*** Block opens ***

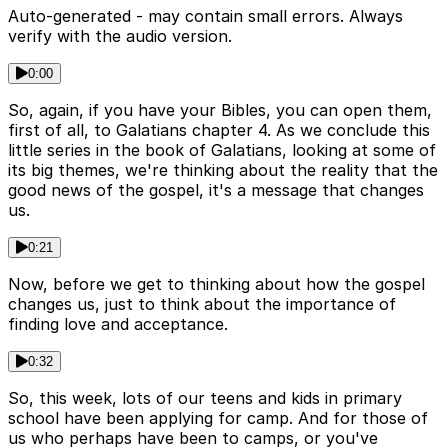
Auto-generated - may contain small errors. Always
verify with the audio version.
0:00
So, again, if you have your Bibles, you can open them,
first of all, to Galatians chapter 4. As we conclude this
little series in the book of Galatians, looking at some of
its big themes, we're thinking about the reality that the
good news of the gospel, it's a message that changes
us.
0:21
Now, before we get to thinking about how the gospel
changes us, just to think about the importance of
finding love and acceptance.
0:32
So, this week, lots of our teens and kids in primary
school have been applying for camp. And for those of
us who perhaps have been to camps, or you've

*** Block closes ***

## What you are asked to do
The expected answer is the listing above, duplicated exactly, with its pictures removed.

## Worked solution
Auto-generated - may contain small errors. Always
verify with the audio version.
0:00
So, again, if you have your Bibles, you can open them,
first of all, to Galatians chapter 4. As we conclude this
little series in the book of Galatians, looking at some of
its big themes, we're thinking about the reality that the
good news of the gospel, it's a message that changes
us.
0:21
Now, before we get to thinking about how the gospel
changes us, just to think about the importance of
finding love and acceptance.
0:32
So, this week, lots of our teens and kids in primary
school have been applying for camp. And for those of
us who perhaps have been to camps, or you've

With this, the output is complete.